Greece is now close to default (and possible Grexit, though it can default without leaving the Euro):

The radical wing of Greece’s Syriza party is to table plans over coming days for an Icelandic-style default and a nationalisation of the Greek banking system, deeming it pointless to continue talks with Europe’s creditor powers.

Syriza sources say measures being drafted include capital controls and the establishment of a sovereign central bank able to stand behind a new financial system. While some form of dual currency might be possible in theory, such a structure would be incompatible with euro membership and would imply a rapid return to the drachma.

The confidential plans were circulating over the weekend and have the backing of 30 MPs from the Aristeri Platforma or ‘Left Platform’, as well as other hard-line groupings in Syriza’s spectrum.
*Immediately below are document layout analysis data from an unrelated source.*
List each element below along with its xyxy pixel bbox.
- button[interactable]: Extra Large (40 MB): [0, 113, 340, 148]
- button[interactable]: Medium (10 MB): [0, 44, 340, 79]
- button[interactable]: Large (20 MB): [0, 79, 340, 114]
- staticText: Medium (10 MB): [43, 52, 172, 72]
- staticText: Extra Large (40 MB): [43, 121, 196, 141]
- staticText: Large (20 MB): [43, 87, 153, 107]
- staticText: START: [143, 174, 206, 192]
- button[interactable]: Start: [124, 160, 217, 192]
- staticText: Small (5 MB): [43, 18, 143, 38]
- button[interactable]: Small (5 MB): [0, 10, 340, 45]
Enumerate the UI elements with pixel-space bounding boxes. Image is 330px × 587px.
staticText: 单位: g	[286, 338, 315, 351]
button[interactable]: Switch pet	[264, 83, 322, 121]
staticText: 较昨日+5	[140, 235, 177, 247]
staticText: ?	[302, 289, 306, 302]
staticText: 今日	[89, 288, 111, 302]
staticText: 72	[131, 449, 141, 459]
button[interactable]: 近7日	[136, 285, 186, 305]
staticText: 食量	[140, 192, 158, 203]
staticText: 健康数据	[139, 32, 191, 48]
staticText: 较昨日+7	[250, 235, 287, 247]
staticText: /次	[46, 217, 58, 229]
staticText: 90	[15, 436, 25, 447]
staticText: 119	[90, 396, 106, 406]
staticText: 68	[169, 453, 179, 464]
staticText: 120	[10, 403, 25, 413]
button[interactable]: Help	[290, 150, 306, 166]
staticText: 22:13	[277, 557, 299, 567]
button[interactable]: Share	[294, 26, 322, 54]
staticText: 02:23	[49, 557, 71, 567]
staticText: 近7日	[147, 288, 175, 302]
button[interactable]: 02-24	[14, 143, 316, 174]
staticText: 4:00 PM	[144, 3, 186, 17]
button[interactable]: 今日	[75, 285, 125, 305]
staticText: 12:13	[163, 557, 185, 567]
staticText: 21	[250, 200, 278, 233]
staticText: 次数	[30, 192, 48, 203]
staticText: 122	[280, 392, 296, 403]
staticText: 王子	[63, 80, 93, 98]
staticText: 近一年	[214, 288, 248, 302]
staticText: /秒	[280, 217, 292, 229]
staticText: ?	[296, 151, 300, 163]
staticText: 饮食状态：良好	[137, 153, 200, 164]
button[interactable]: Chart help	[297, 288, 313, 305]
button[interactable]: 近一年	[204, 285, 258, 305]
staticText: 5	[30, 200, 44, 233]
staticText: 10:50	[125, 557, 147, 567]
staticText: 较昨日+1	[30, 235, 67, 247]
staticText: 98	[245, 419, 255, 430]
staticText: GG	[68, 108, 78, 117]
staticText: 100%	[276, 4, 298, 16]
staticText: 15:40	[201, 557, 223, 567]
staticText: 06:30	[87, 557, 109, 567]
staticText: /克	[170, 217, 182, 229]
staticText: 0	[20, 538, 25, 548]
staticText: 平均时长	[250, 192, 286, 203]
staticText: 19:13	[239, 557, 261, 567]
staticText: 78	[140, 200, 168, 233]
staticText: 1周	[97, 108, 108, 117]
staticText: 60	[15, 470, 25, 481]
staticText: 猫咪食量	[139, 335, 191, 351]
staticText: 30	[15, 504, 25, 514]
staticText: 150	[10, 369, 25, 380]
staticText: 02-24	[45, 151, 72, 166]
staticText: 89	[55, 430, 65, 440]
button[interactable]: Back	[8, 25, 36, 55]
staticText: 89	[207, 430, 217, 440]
It is understood that the nationalist ANEL party in the ruling coalition is also willing to force a rupture with creditors, if need be.
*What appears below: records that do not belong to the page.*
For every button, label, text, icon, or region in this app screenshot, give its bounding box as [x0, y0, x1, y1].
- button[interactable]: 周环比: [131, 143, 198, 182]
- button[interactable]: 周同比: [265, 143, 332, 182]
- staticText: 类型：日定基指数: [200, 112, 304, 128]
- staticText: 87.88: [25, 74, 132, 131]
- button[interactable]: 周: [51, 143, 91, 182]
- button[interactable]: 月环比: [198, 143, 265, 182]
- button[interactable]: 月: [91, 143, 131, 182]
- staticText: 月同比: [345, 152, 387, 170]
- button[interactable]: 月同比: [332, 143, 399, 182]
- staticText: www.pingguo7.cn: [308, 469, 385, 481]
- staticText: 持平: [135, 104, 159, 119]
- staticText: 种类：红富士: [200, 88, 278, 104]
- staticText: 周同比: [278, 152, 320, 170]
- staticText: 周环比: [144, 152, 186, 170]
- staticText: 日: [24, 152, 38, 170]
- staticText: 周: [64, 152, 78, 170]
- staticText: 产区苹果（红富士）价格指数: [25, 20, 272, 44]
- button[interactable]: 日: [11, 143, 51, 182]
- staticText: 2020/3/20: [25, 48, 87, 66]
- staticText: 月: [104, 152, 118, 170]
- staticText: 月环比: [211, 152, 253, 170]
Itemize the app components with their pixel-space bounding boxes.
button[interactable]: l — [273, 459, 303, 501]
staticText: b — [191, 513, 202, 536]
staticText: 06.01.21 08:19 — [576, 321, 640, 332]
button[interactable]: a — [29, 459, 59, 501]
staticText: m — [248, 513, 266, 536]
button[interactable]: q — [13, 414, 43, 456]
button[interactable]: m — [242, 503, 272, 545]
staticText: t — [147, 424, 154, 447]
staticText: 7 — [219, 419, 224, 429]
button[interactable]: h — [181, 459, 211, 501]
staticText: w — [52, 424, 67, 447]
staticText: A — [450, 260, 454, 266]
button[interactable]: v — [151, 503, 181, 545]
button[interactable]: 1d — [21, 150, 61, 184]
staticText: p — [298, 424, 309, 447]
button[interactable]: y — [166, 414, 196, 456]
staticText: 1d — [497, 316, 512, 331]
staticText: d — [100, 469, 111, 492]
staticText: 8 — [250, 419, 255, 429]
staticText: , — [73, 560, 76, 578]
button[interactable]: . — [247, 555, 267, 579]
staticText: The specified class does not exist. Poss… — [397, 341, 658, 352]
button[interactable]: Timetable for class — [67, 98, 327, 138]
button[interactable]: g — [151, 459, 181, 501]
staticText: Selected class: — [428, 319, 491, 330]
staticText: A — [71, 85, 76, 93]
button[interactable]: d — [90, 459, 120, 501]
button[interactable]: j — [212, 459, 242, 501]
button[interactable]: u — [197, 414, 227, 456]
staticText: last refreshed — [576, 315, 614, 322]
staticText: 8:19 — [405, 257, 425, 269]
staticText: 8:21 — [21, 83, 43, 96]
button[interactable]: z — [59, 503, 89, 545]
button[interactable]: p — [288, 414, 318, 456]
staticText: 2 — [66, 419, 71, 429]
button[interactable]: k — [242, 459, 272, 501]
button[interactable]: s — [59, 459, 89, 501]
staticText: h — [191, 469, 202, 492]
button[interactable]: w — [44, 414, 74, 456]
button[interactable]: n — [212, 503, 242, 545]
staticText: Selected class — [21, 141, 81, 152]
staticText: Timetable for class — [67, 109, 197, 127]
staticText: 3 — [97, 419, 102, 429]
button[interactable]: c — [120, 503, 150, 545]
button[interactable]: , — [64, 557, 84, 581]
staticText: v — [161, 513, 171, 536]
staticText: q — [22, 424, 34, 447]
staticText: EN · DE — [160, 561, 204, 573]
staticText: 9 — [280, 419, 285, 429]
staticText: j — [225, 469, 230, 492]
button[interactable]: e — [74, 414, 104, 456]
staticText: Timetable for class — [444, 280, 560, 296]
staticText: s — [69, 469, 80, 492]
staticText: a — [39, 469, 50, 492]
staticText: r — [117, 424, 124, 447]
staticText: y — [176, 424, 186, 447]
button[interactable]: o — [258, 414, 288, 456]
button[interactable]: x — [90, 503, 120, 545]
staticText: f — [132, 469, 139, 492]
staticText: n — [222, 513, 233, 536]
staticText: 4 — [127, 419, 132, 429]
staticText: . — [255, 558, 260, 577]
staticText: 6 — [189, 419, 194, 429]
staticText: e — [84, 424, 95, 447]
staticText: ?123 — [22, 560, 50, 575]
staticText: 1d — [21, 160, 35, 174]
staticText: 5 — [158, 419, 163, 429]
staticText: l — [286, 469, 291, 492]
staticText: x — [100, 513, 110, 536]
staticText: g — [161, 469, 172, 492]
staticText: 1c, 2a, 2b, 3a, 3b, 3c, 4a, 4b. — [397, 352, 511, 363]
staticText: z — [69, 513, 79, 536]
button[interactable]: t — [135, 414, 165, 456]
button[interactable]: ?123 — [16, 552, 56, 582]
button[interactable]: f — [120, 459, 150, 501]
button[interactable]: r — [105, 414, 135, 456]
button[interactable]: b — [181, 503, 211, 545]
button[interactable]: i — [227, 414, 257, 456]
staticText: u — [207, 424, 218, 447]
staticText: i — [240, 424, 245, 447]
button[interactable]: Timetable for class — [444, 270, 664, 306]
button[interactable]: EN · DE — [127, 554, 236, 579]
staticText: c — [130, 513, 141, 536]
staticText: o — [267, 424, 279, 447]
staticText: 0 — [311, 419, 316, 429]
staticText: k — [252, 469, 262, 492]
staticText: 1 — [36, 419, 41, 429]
“This goes well beyond the Left Platform. We are talking serious numbers,” said one Syriza MP involved in the draft.

The “creditors” believed and believe “there are no other options” but capitulation:

The creditors argue that ‘Grexit’ would be suicidal for Greece. They have been negotiating on the assumption that Syriza must be bluffing, and will ultimately capitulate. Little thought has gone into possibility that key figures in Athens may be thinking along entirely different lines.
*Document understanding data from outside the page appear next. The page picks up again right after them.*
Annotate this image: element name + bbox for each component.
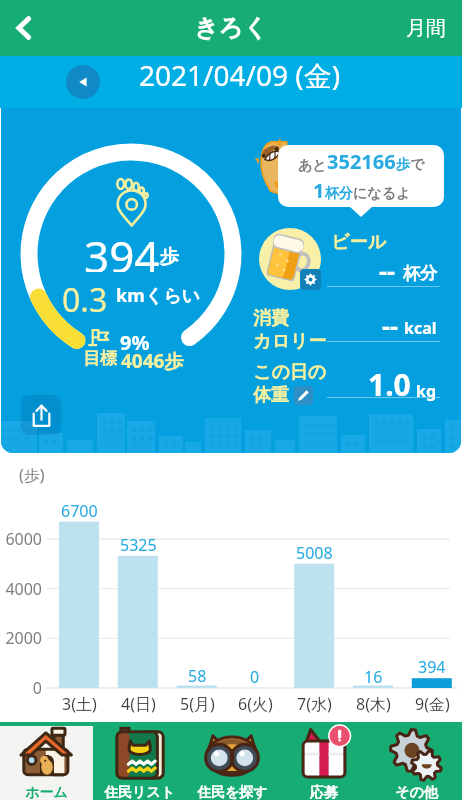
staticText: ホーム [25,784,68,800]
staticText: きろく [194,13,268,43]
staticText: になるよ [353,185,411,203]
staticText: ビール [331,231,386,254]
staticText: 0.3 [62,278,108,312]
staticText: 2000 [5,627,42,649]
staticText: 歩 [160,245,179,269]
staticText: 歩 [396,156,410,174]
staticText: 3(土) [62,693,97,715]
staticText: 月間 [406,16,446,41]
staticText: 4(日) [121,693,156,715]
staticText: 9(金) [415,693,450,715]
staticText: 消費 [253,307,289,330]
staticText: 応募 [310,784,338,800]
staticText: (歩) [19,464,45,486]
staticText: 体重 [253,384,289,407]
button[interactable]: 住民を探す [186,722,278,800]
staticText: 4000 [5,578,42,600]
staticText: 352166 [327,148,396,175]
staticText: 2021/04/09 (金) [139,56,341,94]
staticText: 0 [32,677,42,699]
staticText: カロリー [253,330,327,353]
staticText: 目標 [83,348,117,369]
button[interactable]: Back [0,0,48,56]
staticText: 1 [313,177,325,204]
button[interactable]: Edit weight [294,386,313,405]
staticText: 16 [364,666,383,688]
staticText: kg [416,380,437,402]
button[interactable]: 住民リスト [93,722,186,800]
button[interactable]: Previous day [66,65,100,99]
staticText: kmくらい [116,283,200,308]
staticText: 4046歩 [121,348,184,374]
staticText: 7(水) [297,693,332,715]
staticText: 1.0 [368,364,411,405]
button[interactable]: ホーム [0,722,93,800]
staticText: 住民リスト [104,784,175,800]
staticText: 6000 [5,528,42,550]
button[interactable]: 応募 [278,722,370,800]
staticText: 5325 [120,534,157,556]
staticText: 6(火) [238,693,273,715]
staticText: 5(月) [180,693,215,715]
staticText: 杯分 [403,263,437,284]
staticText: 8(木) [356,693,391,715]
staticText: あと [298,157,327,175]
staticText: 0 [250,666,260,688]
staticText: kcal [404,317,437,339]
staticText: 9% [120,329,150,356]
staticText: 58 [188,665,207,687]
staticText: 6700 [61,500,98,522]
button[interactable]: Settings [300,269,321,290]
staticText: 394 [84,226,160,272]
staticText: その他 [395,784,438,800]
staticText: 杯分 [325,185,353,203]
button[interactable]: 月間 [390,0,462,56]
staticText: この日の [253,361,327,384]
staticText: -- [382,308,399,342]
staticText: 住民を探す [197,784,268,800]
staticText: 394 [418,656,446,678]
button[interactable]: Share [21,395,61,435]
staticText: 5008 [296,542,333,564]
button[interactable]: その他 [370,722,462,800]
staticText: で [410,156,425,174]
staticText: -- [379,253,396,287]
I had been dismayed by Syriza’s apparent unwillingness to consider default and Grexit, while acknowledging that given their election campaign (premised on staying in the Euro) and Greek’s own preference for staying in the Euro, they might well be negotiating deliberately to make the case that Europe will offer an unacceptable deal. And if Europe did offer a good deal, well, excellent!

This is all coming to a head. The demands made by creditors are virtually all punitive, things like reducing pensions and decreasing pharmacy times and wages and so on. Austerity. The vast majority of Greece’s problems, other than its massive debt overhang, are not caused by ordinary citizens, they’re caused by Greece’s rich not paying their share.

But all our lords and masters can conceive of when money must be scrimped his hitting regular people harder, soaking them. They make mention of taxing Greece’s rich and ending corruption there, Syriza agrees, but they are never willing to acknowledge that that an unsustainable debt load is the real problem, let alone get serious about tracking down Greek money which has left the country.

That, of course, is the real problem. There is talk of capital controls, but most of the moveable money and assets left in 2010. It’s all gone. I’d still impose capital controls, but it has the taste of barn door slamming after the horses are gone.

Nonetheless, Greece still has its immovable capital, its land, and its people. While Greeks would have to eat quite a bit less meat and non-seasonal vegetables, if they’re willing to do that, they can certainly feed themselves. Deals can be made with Russia (whom Syriza is on good terms with) and, if necessary, Iran and Venezuela to get the oil they need.

Greece has options. They don’t need to be in the Euro for prosperity, in fact they need to be out of the Euro for it; and they definitely need to default. Now that the “institutions” have made the case for Syriza that no compromise, no deal, is possible, I hope they will do so now, then prosper (though it will take a few years.)